115 Byron—who was a celebrity indeed—has his say about the “eighty greatest living poets”;
116 Leopardi wrote that “Fame, in literature, is sweet when a man nourishes it in silence and solitude as a foundation for new enterprises. But when it is enjoyed in the world and society, it is nothing.”
117
Of the modern loss of this necessity for spiritual silence, perhaps the greatest of all modern deprivations for the life of the mind and imagination—for the soul, as it used to be called—Montale has said: “Only a man who lives in solitude can speak of the fatal isolation we suffer under this inhuman, mass-produced communication. Being in fashion and famous seems now the only accepted role for the contemporary artists…and I ask myself where this absurdity will lead us. Personal responsibility demands patience and solitude, and both these factors are dismissed by the modern world.”
118
Some years ago in the time when the executive branch of government still sought sporadically to distinguish this country’s poets, I was invited one evening to the apartment of a prominent politician to hear a poet read.
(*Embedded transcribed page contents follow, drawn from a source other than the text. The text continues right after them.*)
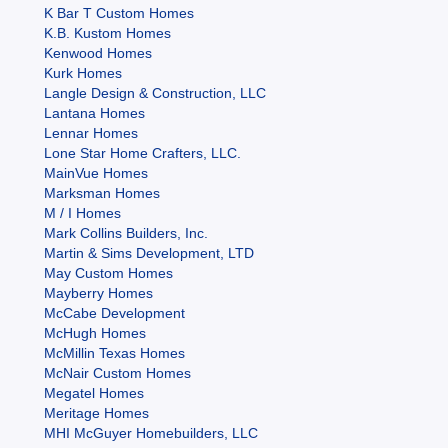
K Bar T Custom Homes
K.B. Kustom Homes
Kenwood Homes
Kurk Homes
Langle Design & Construction, LLC
Lantana Homes
Lennar Homes
Lone Star Home Crafters, LLC.
MainVue Homes
Marksman Homes
M / I Homes
Mark Collins Builders, Inc.
Martin & Sims Development, LTD
May Custom Homes
Mayberry Homes
McCabe Development
McHugh Homes
McMillin Texas Homes
McNair Custom Homes
Megatel Homes
Meritage Homes
MHI McGuyer Homebuilders, LLC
The poet had submitted the names of twenty or so friends—mostly other poets—whom he wished to be present. When we arrived we learned that the official who had invited us would not be present, having been detained, as his wife said, “at an important political meeting.” This lady then conducted the affair, and our friend the poet read several poems. When he had finished reading, there was a short silence, and the hostess said, “Well, let’s get the ball rolling.” By which we understood we were supposed to discuss what we had just heard. As no one spoke, she said, “I’ll start off. W. H. Auden said that the history of Europe would be exactly the same, wars and persecutions, and so on, if no poem had ever been written and art had never existed.”
This time there was a still longer silence. And then Cleanth Brooks, I think it was, said, “Well, it might be just the same. But would it be worth reading?”